EXERCISE PROMPT |
What lines below include the string "Водители"? Pick them out and copy them.

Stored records
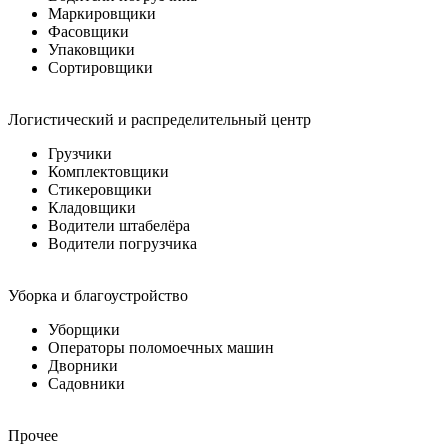
Маркировщики
Фасовщики
Упаковщики
Сортировщики
Логистический и распределительный центр
Грузчики
Комплектовщики
Стикеровщики
Кладовщики
Водители штабелёра
Водители погрузчика
Уборка и благоустройство
Уборщики
Операторы поломоечных машин
Дворники
Садовники
Прочее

ANSWER TO THE EXERCISE |
Водители штабелёра
Водители погрузчика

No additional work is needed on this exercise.